Repeat, word for word, each of the records shown below, without their pictures.

[[ Data for the task, beginning ]]

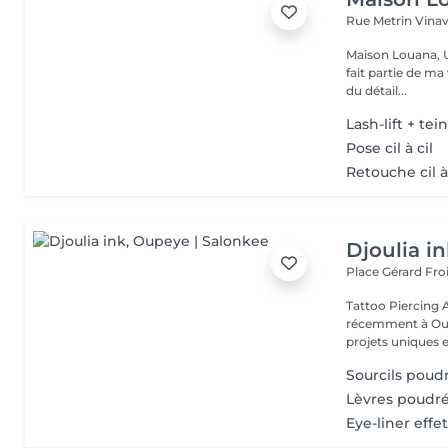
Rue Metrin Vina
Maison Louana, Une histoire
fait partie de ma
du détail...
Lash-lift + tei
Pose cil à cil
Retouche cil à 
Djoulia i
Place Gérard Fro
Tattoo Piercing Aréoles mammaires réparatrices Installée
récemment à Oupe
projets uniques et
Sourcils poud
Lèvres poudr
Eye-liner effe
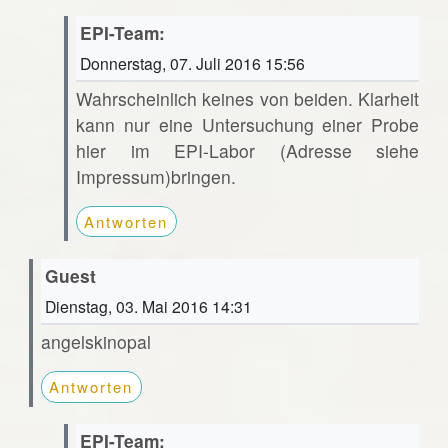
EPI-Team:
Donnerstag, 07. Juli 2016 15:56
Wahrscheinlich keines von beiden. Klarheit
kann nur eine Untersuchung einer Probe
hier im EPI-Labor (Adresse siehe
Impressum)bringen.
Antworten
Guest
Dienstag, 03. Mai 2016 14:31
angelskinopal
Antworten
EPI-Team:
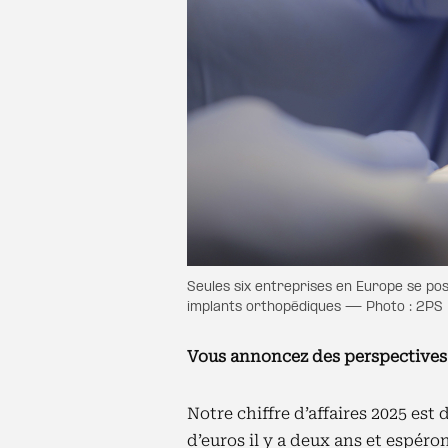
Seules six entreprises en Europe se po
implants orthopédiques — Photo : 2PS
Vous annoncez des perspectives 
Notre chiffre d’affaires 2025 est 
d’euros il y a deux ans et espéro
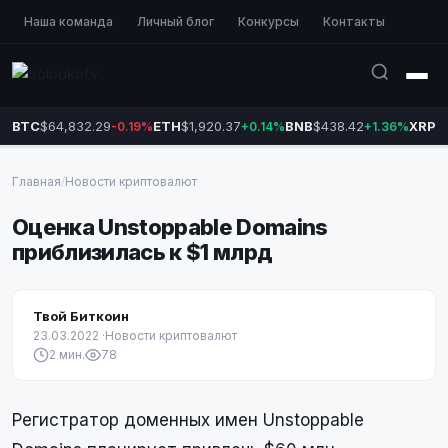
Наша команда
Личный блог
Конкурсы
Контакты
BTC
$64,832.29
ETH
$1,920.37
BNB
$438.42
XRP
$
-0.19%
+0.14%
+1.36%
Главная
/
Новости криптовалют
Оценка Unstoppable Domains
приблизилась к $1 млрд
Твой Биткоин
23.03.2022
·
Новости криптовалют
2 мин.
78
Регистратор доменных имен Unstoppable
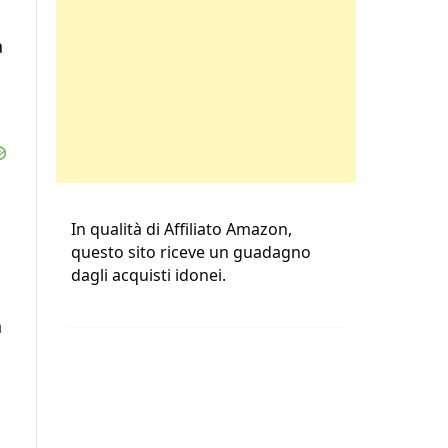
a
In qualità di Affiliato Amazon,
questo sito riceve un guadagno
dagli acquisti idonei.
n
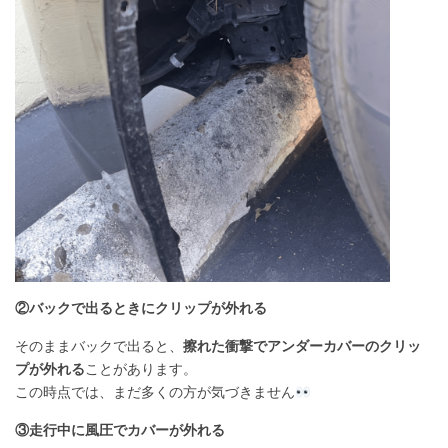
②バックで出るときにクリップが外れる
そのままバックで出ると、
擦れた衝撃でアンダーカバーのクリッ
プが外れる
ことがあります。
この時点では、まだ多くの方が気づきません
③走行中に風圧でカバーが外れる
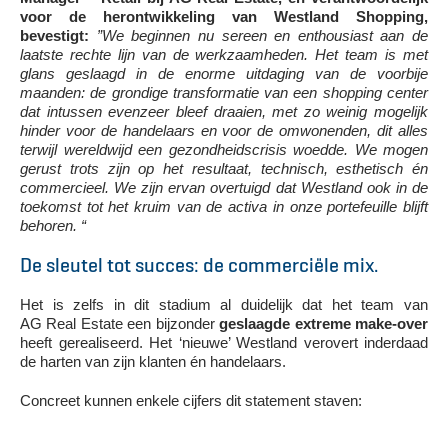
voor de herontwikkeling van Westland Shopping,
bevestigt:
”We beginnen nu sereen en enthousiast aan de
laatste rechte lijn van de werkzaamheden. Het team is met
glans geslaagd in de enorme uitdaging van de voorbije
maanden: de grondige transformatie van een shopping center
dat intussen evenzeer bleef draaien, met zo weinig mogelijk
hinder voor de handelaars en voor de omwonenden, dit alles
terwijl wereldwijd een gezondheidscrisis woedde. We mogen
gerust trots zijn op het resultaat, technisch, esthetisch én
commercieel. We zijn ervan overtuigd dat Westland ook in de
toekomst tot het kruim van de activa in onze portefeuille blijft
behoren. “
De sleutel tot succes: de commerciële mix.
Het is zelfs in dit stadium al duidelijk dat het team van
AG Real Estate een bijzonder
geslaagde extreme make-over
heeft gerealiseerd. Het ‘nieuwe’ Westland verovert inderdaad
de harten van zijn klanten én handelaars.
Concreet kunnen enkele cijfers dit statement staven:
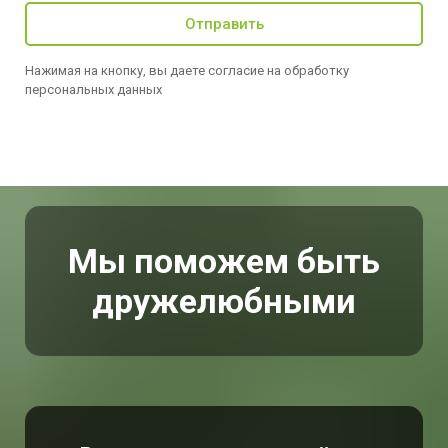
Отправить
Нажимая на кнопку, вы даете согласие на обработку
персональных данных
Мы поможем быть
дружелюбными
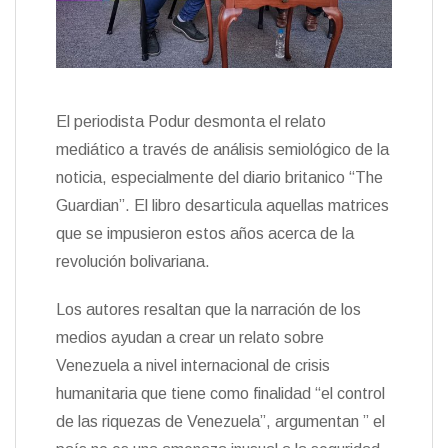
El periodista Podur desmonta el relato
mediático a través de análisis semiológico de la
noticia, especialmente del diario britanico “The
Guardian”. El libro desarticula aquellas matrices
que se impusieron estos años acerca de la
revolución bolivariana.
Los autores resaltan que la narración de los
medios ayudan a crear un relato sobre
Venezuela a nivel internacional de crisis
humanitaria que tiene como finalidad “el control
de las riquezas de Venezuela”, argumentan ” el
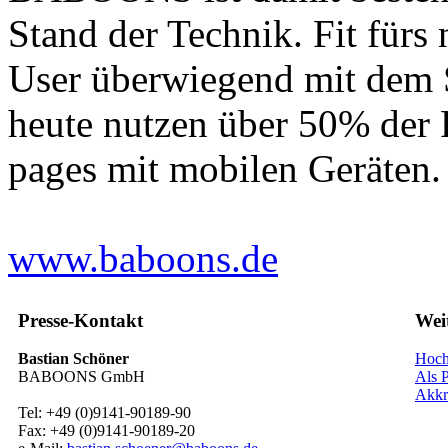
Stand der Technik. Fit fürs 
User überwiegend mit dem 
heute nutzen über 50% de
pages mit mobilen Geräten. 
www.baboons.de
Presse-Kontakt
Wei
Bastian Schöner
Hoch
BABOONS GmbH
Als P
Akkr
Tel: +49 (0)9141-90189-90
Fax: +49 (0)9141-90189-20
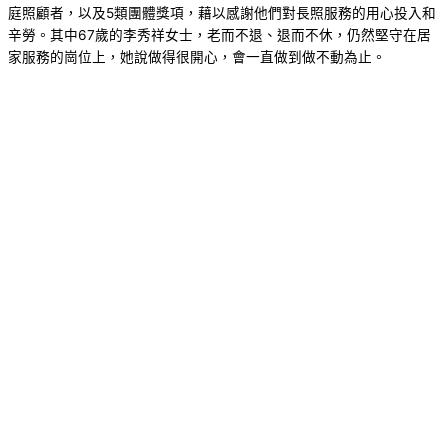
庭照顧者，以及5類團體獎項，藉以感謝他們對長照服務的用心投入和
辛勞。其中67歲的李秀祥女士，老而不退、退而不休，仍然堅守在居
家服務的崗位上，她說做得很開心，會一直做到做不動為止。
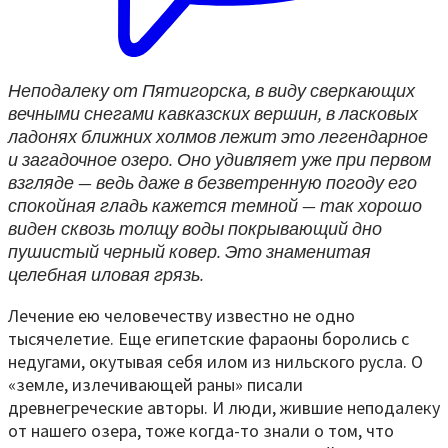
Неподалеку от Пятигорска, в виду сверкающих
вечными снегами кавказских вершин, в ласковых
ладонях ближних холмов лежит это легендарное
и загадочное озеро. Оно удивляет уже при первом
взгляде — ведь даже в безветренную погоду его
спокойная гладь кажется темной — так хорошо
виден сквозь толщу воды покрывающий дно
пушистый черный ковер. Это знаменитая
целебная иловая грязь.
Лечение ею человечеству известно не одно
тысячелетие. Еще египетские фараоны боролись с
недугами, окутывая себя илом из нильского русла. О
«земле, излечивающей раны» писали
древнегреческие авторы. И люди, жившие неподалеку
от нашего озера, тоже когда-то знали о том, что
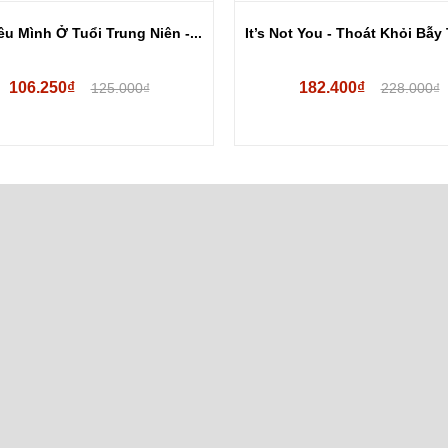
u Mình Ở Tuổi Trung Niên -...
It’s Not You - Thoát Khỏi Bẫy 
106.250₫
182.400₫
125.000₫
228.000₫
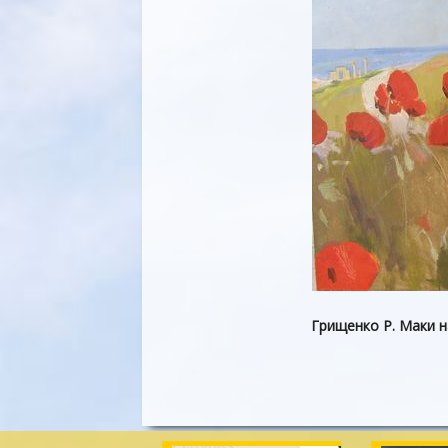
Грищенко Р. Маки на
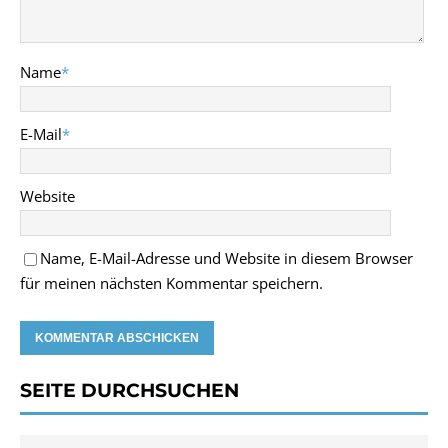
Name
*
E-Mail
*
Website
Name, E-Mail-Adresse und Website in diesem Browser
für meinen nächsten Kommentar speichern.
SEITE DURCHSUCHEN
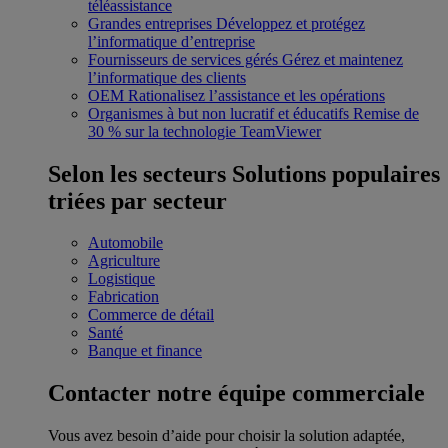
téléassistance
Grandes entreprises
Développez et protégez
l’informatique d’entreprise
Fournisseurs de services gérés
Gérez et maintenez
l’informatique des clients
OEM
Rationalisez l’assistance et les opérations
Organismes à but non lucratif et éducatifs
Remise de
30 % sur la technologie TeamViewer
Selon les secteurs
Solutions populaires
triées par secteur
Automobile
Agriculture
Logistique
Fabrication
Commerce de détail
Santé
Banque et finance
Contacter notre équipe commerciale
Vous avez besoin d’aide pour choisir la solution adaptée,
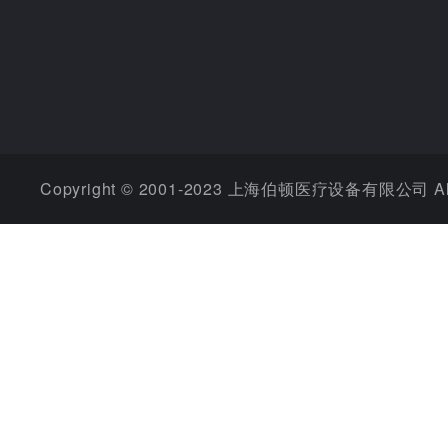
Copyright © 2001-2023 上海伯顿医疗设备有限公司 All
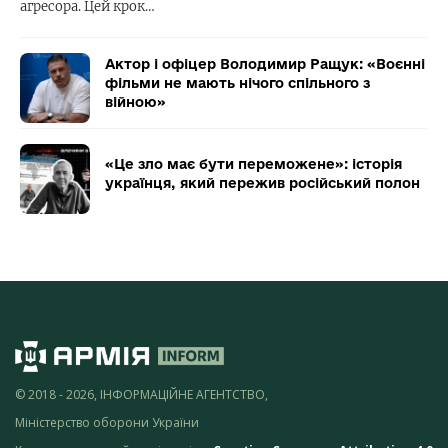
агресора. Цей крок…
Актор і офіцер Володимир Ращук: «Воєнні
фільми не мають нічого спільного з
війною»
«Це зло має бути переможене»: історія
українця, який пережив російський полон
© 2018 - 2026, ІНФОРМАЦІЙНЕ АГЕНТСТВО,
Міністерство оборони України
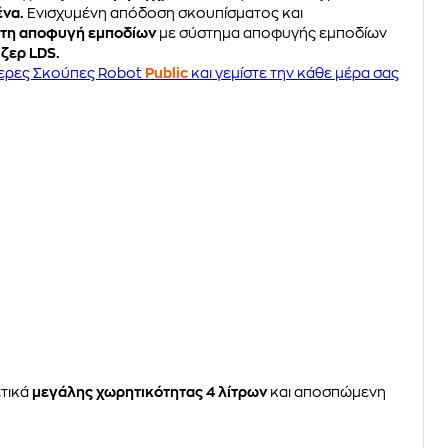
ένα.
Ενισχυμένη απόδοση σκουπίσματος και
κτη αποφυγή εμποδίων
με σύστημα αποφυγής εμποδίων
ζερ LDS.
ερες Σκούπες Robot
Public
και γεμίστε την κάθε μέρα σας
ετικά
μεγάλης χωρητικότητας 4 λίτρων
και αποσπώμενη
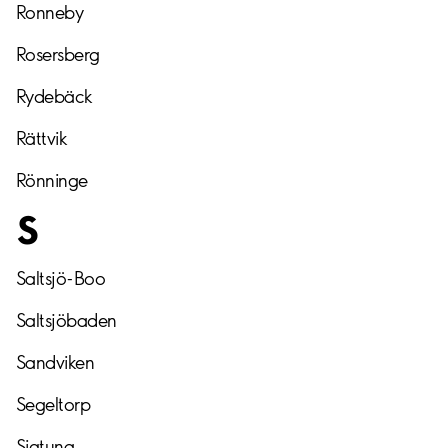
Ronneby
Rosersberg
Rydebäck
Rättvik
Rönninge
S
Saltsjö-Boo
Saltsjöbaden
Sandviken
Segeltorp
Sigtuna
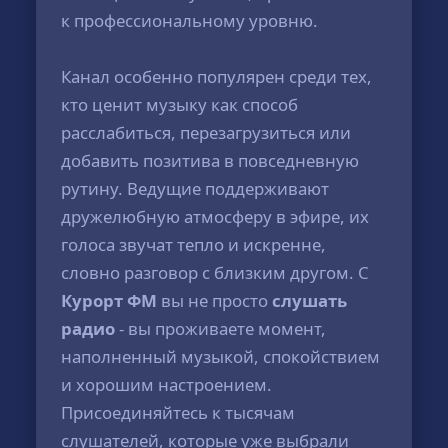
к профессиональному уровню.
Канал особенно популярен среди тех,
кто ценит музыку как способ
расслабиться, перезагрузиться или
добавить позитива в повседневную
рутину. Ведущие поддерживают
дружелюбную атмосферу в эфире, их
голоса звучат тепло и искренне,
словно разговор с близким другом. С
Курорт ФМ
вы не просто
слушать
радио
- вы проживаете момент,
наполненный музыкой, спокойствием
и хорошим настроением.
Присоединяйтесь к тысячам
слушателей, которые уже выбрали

[[ Data for the task, end ]]

_Written answer_
Rue Metrin Vina
Maison Louana, Une histoire
fait partie de ma
du détail...
Lash-lift + tei
Pose cil à cil
Retouche cil à 
Djoulia i
Place Gérard Fro
Tattoo Piercing Aréoles mammaires réparatrices Installée
récemment à Oupe
projets uniques et
Sourcils poud
Lèvres poudr
Eye-liner effe
EPI-Team:
Donnerstag, 07. Juli 2016 15:56
Wahrscheinlich keines von beiden. Klarheit
kann nur eine Untersuchung einer Probe
hier im EPI-Labor (Adresse siehe
Impressum)bringen.
Antworten
Guest
Dienstag, 03. Mai 2016 14:31
angelskinopal
Antworten
EPI-Team:
Seules six entreprises en Europe se po
implants orthopédiques — Photo : 2PS
Vous annoncez des perspectives 
Notre chiffre d’affaires 2025 est 
d’euros il y a deux ans et espéro
Наша команда
Личный блог
Конкурсы
Контакты
BTC
$64,832.29
ETH
$1,920.37
BNB
$438.42
XRP
$
-0.19%
+0.14%
+1.36%
Главная
/
Новости криптовалют
Оценка Unstoppable Domains
приблизилась к $1 млрд
Твой Биткоин
23.03.2022
·
Новости криптовалют
2 мин.
78
Регистратор доменных имен Unstoppable
a
In qualità di Affiliato Amazon,
questo sito riceve un guadagno
dagli acquisti idonei.
n
②バックで出るときにクリップが外れる
そのままバックで出ると、
擦れた衝撃でアンダーカバーのクリッ
プが外れる
ことがあります。
この時点では、まだ多くの方が気づきません
③走行中に風圧でカバーが外れる
voor de herontwikkeling van Westland Shopping,
bevestigt:
”We beginnen nu sereen en enthousiast aan de
laatste rechte lijn van de werkzaamheden. Het team is met
glans geslaagd in de enorme uitdaging van de voorbije
maanden: de grondige transformatie van een shopping center
dat intussen evenzeer bleef draaien, met zo weinig mogelijk
hinder voor de handelaars en voor de omwonenden, dit alles
terwijl wereldwijd een gezondheidscrisis woedde. We mogen
gerust trots zijn op het resultaat, technisch, esthetisch én
commercieel. We zijn ervan overtuigd dat Westland ook in de
toekomst tot het kruim van de activa in onze portefeuille blijft
behoren. “
De sleutel tot succes: de commerciële mix.
Het is zelfs in dit stadium al duidelijk dat het team van
AG Real Estate een bijzonder
geslaagde extreme make-over
heeft gerealiseerd. Het ‘nieuwe’ Westland verovert inderdaad
de harten van zijn klanten én handelaars.
Concreet kunnen enkele cijfers dit statement staven:
Отправить
Нажимая на кнопку, вы даете согласие на обработку
персональных данных
Мы поможем быть
дружелюбными
El periodista Podur desmonta el relato
mediático a través de análisis semiológico de la
noticia, especialmente del diario britanico “The
Guardian”. El libro desarticula aquellas matrices
que se impusieron estos años acerca de la
revolución bolivariana.
Los autores resaltan que la narración de los
medios ayudan a crear un relato sobre
Venezuela a nivel internacional de crisis
humanitaria que tiene como finalidad “el control
de las riquezas de Venezuela”, argumentan ” el
Stand der Technik. Fit fürs 
User überwiegend mit dem 
heute nutzen über 50% de
pages mit mobilen Geräten. 
www.baboons.de
Presse-Kontakt
Wei
Bastian Schöner
Hoch
BABOONS GmbH
Als P
Akkr
Tel: +49 (0)9141-90189-90
Fax: +49 (0)9141-90189-20
庭照顧者，以及5類團體獎項，藉以感謝他們對長照服務的用心投入和
辛勞。其中67歲的李秀祥女士，老而不退、退而不休，仍然堅守在居
家服務的崗位上，她說做得很開心，會一直做到做不動為止。
Неподалеку от Пятигорска, в виду сверкающих
вечными снегами кавказских вершин, в ласковых
ладонях ближних холмов лежит это легендарное
и загадочное озеро. Оно удивляет уже при первом
взгляде — ведь даже в безветренную погоду его
спокойная гладь кажется темной — так хорошо
виден сквозь толщу воды покрывающий дно
пушистый черный ковер. Это знаменитая
целебная иловая грязь.
Лечение ею человечеству известно не одно
тысячелетие. Еще египетские фараоны боролись с
недугами, окутывая себя илом из нильского русла. О
«земле, излечивающей раны» писали
древнегреческие авторы. И люди, жившие неподалеку
от нашего озера, тоже когда-то знали о том, что
u Mình Ở Tuổi Trung Niên -...
It’s Not You - Thoát Khỏi Bẫy 
106.250₫
182.400₫
125.000₫
228.000₫
Грищенко Р. Маки на
Name
*
E-Mail
*
Website
Name, E-Mail-Adresse und Website in diesem Browser
für meinen nächsten Kommentar speichern.
SEITE DURCHSUCHEN
téléassistance
Grandes entreprises
Développez et protégez
l’informatique d’entreprise
Fournisseurs de services gérés
Gérez et maintenez
l’informatique des clients
OEM
Rationalisez l’assistance et les opérations
Organismes à but non lucratif et éducatifs
Remise de
30 % sur la technologie TeamViewer
Selon les secteurs
Solutions populaires
triées par secteur
Automobile
Agriculture
Logistique
Fabrication
Commerce de détail
Santé
Banque et finance
Contacter notre équipe commerciale
Vous avez besoin d’aide pour choisir la solution adaptée,
Copyright © 2001-2023 上海伯顿医疗设备有限公司 All
агресора. Цей крок…
Актор і офіцер Володимир Ращук: «Воєнні
фільми не мають нічого спільного з
війною»
«Це зло має бути переможене»: історія
українця, який пережив російський полон
© 2018 - 2026, ІНФОРМАЦІЙНЕ АГЕНТСТВО,
Міністерство оборони України
ένα.
Ενισχυμένη απόδοση σκουπίσματος και
κτη αποφυγή εμποδίων
με σύστημα αποφυγής εμποδίων
ζερ LDS.
ερες Σκούπες Robot
Public
και γεμίστε την κάθε μέρα σας
ετικά
μεγάλης χωρητικότητας 4 λίτρων
και αποσπώμενη
Ronneby
Rosersberg
Rydebäck
Rättvik
Rönninge
S
Saltsjö-Boo
Saltsjöbaden
Sandviken
Segeltorp
Sigtuna
к профессиональному уровню.
Канал особенно популярен среди тех,
кто ценит музыку как способ
расслабиться, перезагрузиться или
добавить позитива в повседневную
рутину. Ведущие поддерживают
дружелюбную атмосферу в эфире, их
голоса звучат тепло и искренне,
словно разговор с близким другом. С
Курорт ФМ
вы не просто
слушать
радио
- вы проживаете момент,
наполненный музыкой, спокойствием
и хорошим настроением.
Присоединяйтесь к тысячам
слушателей, которые уже выбрали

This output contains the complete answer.